Assigned task: Write back every line of the listing exactly, excluding images.

Exercise input:
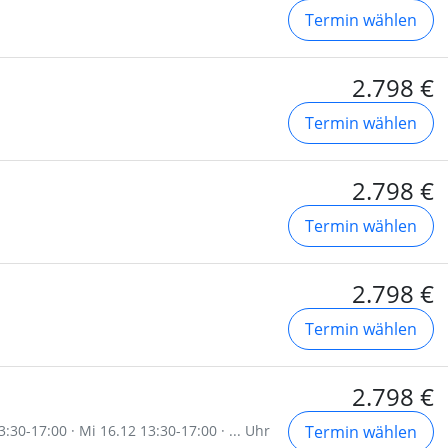
Termin wählen
2.798 €
Termin wählen
2.798 €
Termin wählen
2.798 €
Termin wählen
2.798 €
:30-17:00 · Mi 16.12 13:30-17:00 · ... Uhr
Termin wählen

Response to this task:
Termin wählen
2.798 €
Termin wählen
2.798 €
Termin wählen
2.798 €
Termin wählen
2.798 €
:30-17:00 · Mi 16.12 13:30-17:00 · ... Uhr
Termin wählen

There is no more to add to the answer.